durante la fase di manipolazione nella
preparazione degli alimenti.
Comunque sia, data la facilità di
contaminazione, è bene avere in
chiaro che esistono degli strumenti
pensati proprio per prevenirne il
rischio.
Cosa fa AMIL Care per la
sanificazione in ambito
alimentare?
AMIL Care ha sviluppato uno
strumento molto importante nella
--
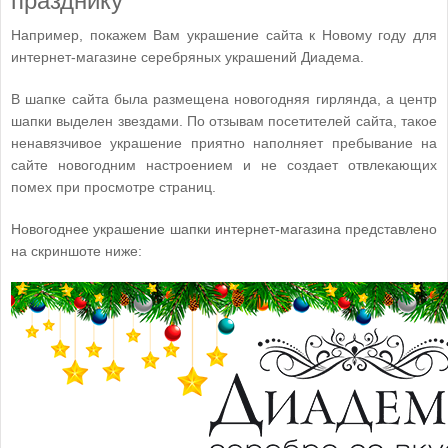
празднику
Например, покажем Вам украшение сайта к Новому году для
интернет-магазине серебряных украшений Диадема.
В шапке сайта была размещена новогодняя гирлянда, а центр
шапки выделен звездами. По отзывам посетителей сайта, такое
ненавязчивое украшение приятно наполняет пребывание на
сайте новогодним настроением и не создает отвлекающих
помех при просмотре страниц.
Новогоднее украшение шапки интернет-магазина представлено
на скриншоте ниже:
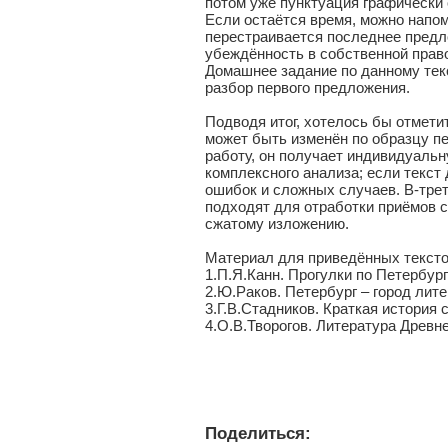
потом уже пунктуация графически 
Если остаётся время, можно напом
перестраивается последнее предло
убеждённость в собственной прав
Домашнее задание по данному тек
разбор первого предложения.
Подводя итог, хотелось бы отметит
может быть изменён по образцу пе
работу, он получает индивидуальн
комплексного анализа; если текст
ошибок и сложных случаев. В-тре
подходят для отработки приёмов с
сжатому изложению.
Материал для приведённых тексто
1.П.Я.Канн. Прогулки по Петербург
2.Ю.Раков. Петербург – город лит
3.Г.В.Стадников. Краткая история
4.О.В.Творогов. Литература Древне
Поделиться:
--
__Your assignment__
Check every line of the entries above, and copy those that carry the string "nella".

__Finished task__
durante la fase di manipolazione nella
strumento molto importante nella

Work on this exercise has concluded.